- Requirement -
From the entries below, copy out every line with "layers" in it.

- Exercise data -

Start of Block

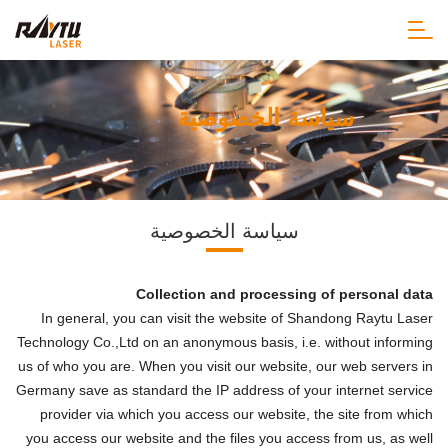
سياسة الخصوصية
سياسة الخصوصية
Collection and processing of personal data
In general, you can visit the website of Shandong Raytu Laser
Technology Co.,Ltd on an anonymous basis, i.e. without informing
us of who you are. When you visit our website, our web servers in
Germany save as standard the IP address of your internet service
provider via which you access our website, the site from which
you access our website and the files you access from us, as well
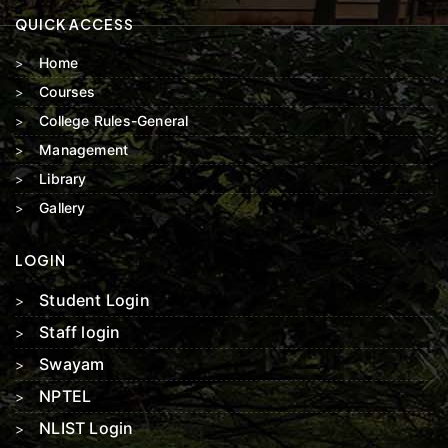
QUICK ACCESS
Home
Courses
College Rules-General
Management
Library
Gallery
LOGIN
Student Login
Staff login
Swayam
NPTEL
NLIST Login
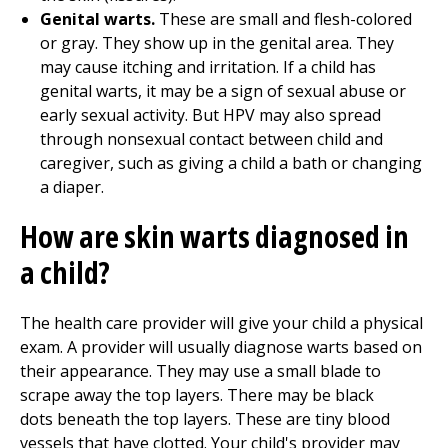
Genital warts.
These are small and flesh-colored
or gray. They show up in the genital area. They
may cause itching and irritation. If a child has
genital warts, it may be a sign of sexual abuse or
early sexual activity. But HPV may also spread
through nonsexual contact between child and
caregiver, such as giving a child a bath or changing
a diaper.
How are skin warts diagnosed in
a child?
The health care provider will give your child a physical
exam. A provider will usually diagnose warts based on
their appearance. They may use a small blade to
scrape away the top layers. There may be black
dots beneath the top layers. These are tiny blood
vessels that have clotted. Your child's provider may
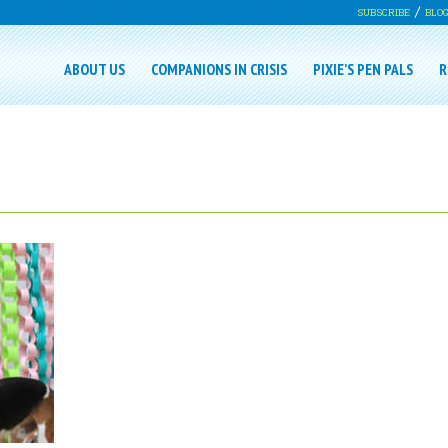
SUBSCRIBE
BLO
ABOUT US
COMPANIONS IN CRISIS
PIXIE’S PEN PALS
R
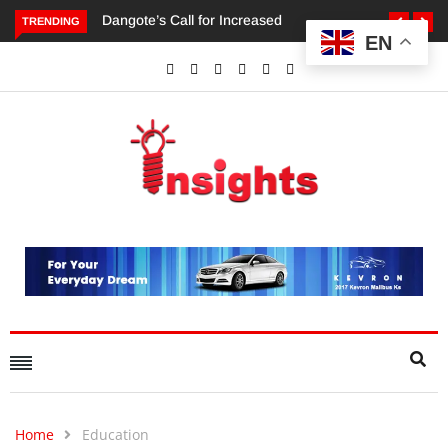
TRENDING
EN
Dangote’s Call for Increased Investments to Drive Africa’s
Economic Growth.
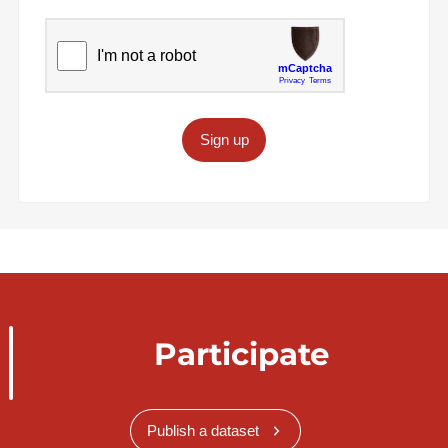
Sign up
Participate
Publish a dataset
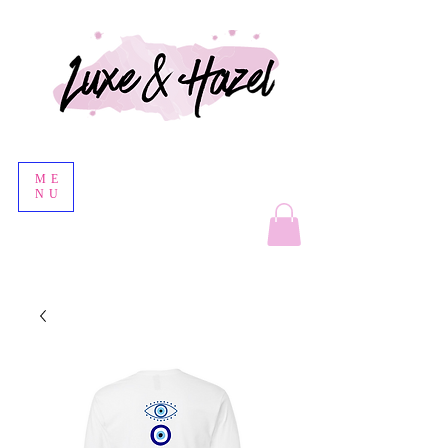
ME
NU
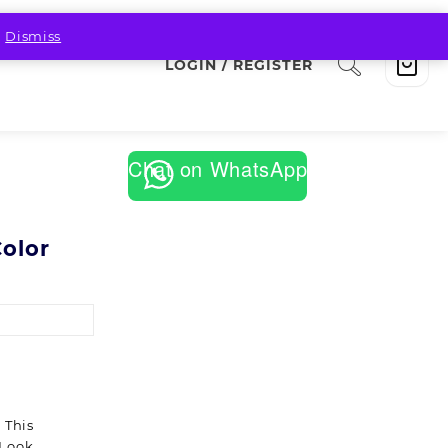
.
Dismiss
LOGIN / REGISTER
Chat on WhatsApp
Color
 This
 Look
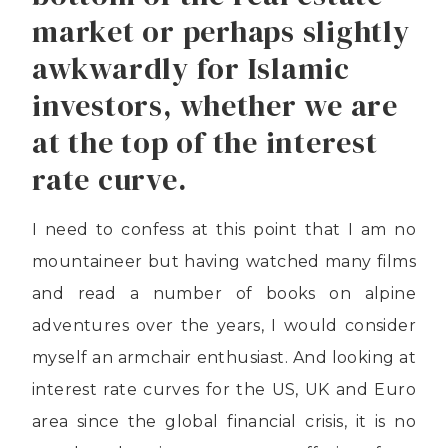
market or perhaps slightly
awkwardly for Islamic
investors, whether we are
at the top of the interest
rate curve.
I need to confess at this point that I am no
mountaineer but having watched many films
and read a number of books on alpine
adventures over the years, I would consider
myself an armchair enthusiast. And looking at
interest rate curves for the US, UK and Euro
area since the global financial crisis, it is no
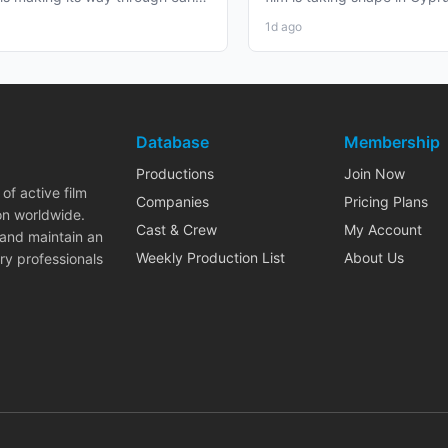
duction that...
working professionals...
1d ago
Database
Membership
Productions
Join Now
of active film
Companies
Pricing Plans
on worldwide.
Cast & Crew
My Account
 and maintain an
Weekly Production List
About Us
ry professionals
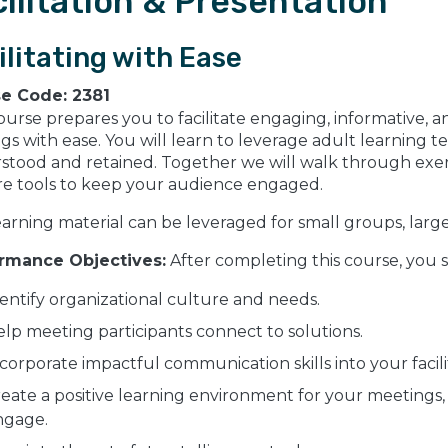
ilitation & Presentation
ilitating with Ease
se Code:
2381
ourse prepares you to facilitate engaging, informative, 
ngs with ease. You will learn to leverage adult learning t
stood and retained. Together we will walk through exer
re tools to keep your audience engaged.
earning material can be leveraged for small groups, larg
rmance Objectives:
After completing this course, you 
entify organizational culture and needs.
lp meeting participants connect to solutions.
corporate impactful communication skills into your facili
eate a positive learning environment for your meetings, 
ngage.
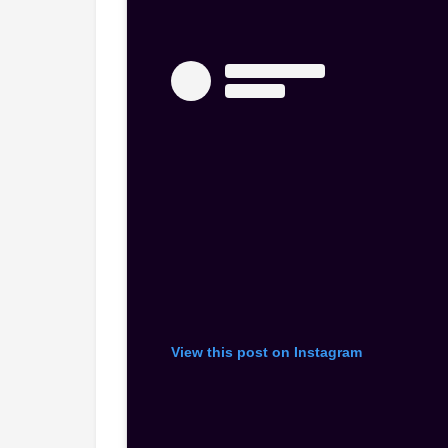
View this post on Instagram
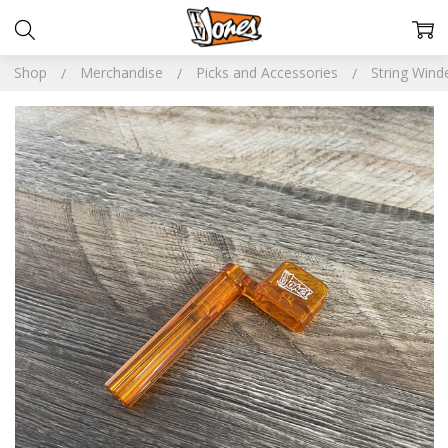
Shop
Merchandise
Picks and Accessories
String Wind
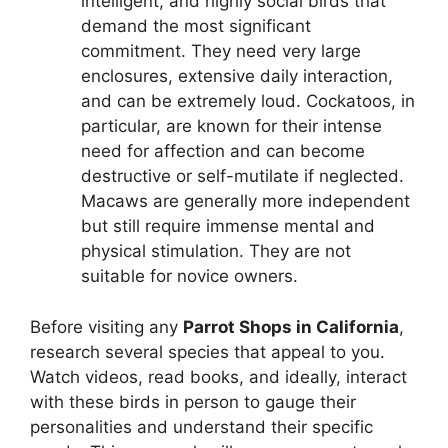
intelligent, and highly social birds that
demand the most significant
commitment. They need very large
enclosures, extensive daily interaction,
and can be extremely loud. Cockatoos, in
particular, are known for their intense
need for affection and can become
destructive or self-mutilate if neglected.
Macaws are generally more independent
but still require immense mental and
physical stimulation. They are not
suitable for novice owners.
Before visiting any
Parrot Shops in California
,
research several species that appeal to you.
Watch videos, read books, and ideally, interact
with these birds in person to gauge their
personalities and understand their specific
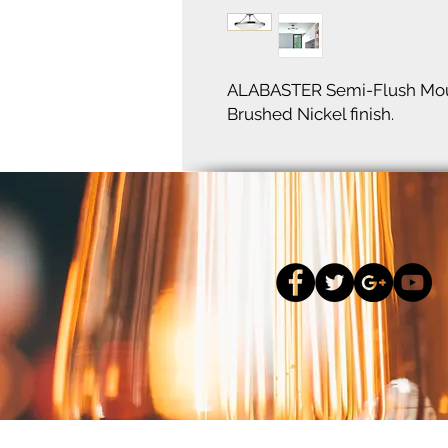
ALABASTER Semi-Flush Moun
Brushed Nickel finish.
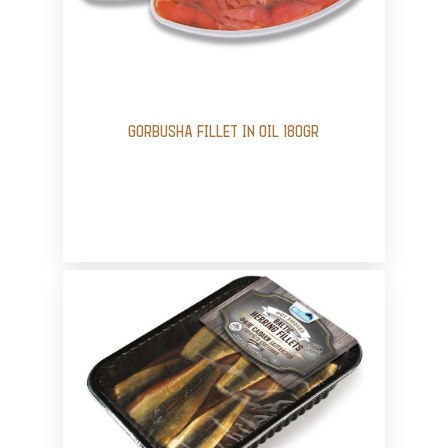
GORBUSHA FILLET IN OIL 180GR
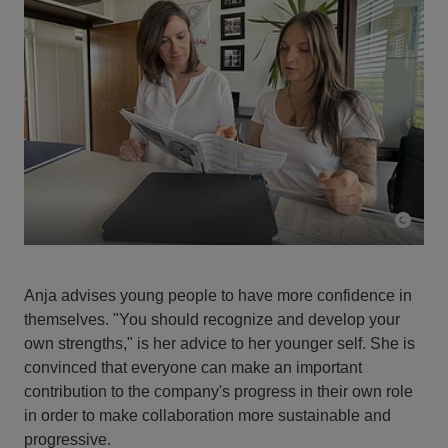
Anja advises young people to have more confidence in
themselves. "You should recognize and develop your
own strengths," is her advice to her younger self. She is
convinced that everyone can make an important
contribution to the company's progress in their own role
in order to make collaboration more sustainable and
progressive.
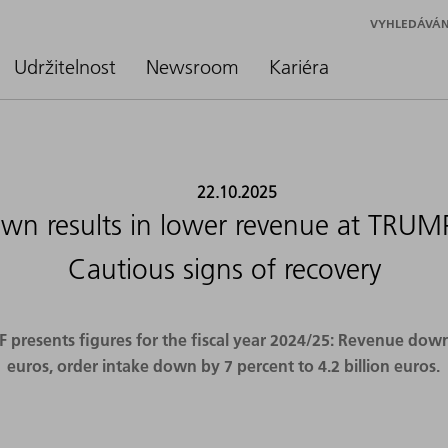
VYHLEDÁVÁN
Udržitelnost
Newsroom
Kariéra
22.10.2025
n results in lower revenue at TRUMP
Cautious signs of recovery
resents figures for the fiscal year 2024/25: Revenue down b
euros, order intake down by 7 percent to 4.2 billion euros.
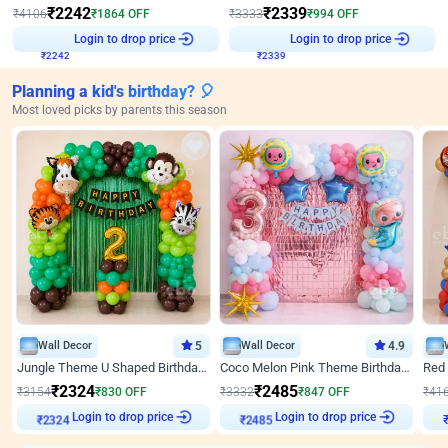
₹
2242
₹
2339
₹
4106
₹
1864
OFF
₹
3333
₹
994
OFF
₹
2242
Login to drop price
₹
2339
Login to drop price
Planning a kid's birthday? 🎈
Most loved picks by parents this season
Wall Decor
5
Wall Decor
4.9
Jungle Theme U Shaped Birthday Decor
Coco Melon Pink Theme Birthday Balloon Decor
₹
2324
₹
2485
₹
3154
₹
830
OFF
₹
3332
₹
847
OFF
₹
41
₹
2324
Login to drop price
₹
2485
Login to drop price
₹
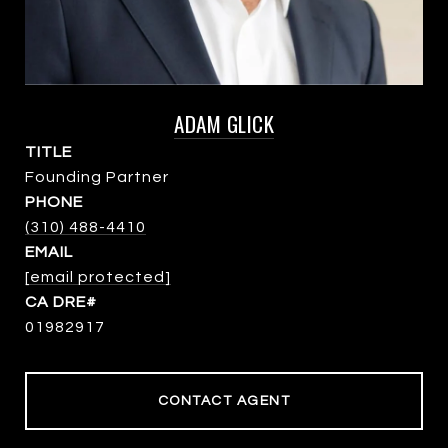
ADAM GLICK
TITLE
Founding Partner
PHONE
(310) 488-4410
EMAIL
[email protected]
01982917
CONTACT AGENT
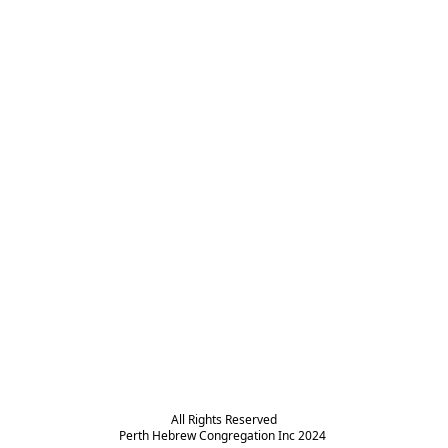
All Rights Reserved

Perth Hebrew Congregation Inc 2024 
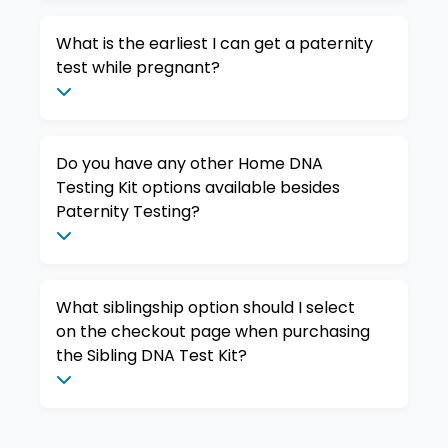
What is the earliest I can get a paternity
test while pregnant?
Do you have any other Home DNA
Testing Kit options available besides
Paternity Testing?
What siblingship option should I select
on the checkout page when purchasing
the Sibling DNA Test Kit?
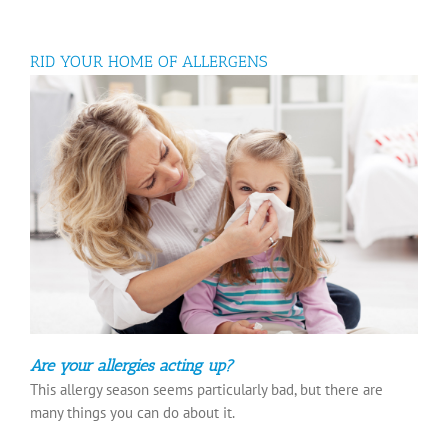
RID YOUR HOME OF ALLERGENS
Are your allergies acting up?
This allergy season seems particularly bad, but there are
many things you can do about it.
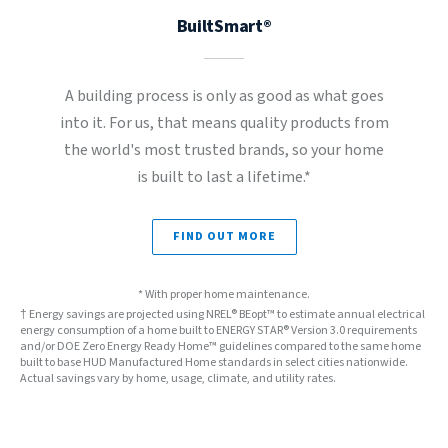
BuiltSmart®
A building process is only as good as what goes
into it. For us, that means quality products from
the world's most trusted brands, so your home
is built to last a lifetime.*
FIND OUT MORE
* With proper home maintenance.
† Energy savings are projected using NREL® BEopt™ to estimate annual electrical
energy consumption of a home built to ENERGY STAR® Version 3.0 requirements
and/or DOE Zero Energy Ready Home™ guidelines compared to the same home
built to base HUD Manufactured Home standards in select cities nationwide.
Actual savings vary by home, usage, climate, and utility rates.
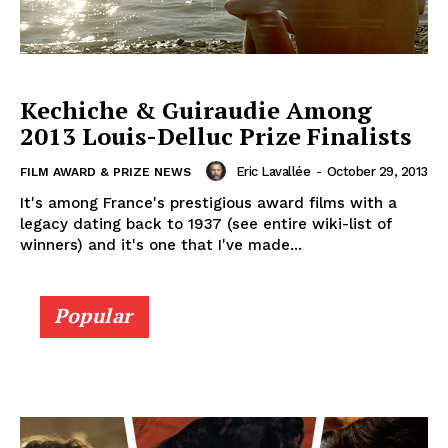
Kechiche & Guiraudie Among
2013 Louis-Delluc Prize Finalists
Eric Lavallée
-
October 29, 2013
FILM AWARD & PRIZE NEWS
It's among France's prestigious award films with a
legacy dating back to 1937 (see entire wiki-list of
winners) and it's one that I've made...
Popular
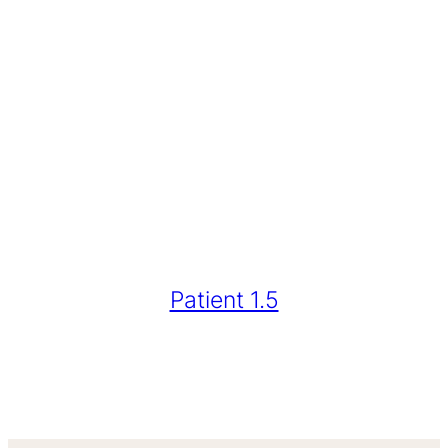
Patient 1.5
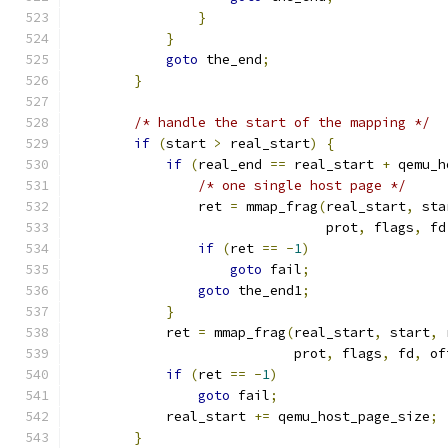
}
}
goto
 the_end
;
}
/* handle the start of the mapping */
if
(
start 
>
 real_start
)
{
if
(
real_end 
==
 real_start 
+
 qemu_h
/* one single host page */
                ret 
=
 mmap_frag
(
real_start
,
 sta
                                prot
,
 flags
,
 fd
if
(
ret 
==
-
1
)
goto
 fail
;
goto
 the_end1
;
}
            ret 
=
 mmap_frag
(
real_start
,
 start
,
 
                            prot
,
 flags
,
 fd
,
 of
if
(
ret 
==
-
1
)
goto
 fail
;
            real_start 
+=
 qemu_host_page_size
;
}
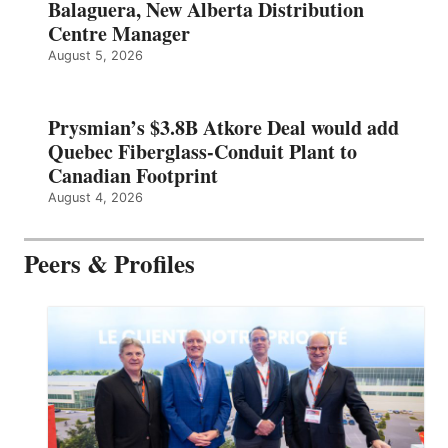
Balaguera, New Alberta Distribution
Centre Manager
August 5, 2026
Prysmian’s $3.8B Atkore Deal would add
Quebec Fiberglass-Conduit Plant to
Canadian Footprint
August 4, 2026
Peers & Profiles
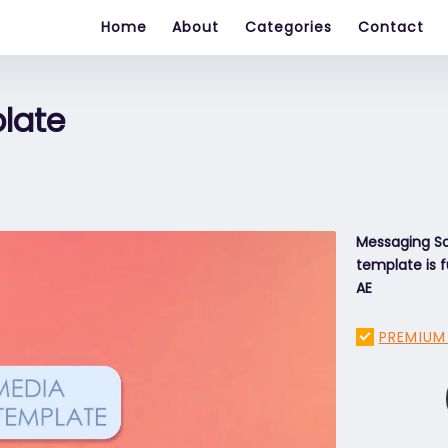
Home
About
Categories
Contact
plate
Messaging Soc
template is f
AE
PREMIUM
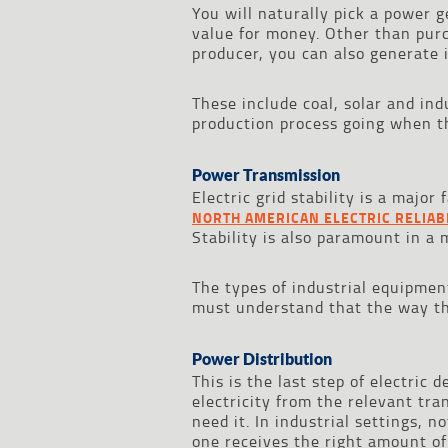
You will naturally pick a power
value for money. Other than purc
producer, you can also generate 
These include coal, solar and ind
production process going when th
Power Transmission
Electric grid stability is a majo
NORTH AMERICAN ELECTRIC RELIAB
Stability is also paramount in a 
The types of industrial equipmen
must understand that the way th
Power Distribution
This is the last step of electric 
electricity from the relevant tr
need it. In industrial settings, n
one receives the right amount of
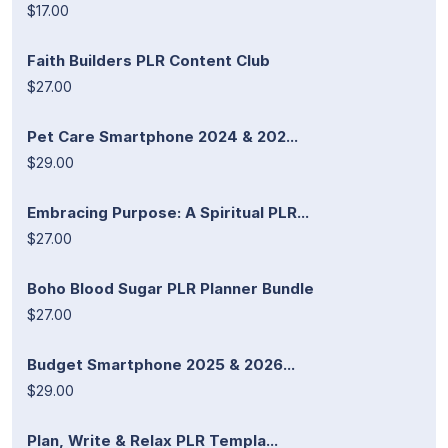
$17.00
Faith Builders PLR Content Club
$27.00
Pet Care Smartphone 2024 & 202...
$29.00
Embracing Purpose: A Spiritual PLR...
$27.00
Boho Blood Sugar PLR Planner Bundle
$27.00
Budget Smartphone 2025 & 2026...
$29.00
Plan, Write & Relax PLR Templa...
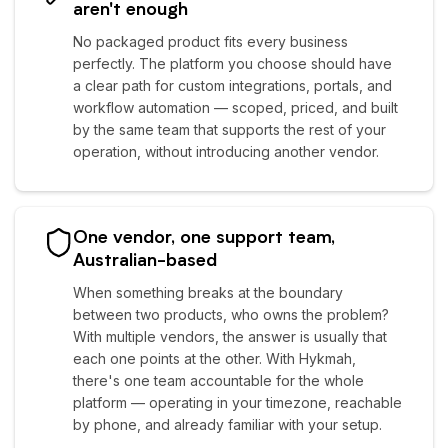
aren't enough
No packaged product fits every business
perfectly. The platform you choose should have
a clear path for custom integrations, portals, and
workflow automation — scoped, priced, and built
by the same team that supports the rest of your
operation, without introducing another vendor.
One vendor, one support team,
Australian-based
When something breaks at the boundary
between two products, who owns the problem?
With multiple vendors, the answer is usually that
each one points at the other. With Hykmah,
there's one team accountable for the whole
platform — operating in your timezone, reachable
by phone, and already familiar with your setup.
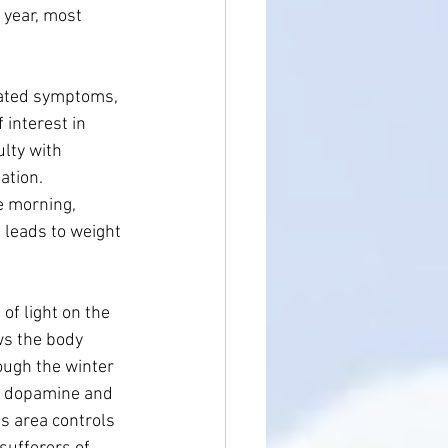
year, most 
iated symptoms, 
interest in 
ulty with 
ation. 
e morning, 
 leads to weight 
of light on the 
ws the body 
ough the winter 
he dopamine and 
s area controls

End of Block

- Answer for this exercise -
scrape away the top layers. There may be black
dots beneath the top layers. These are tiny blood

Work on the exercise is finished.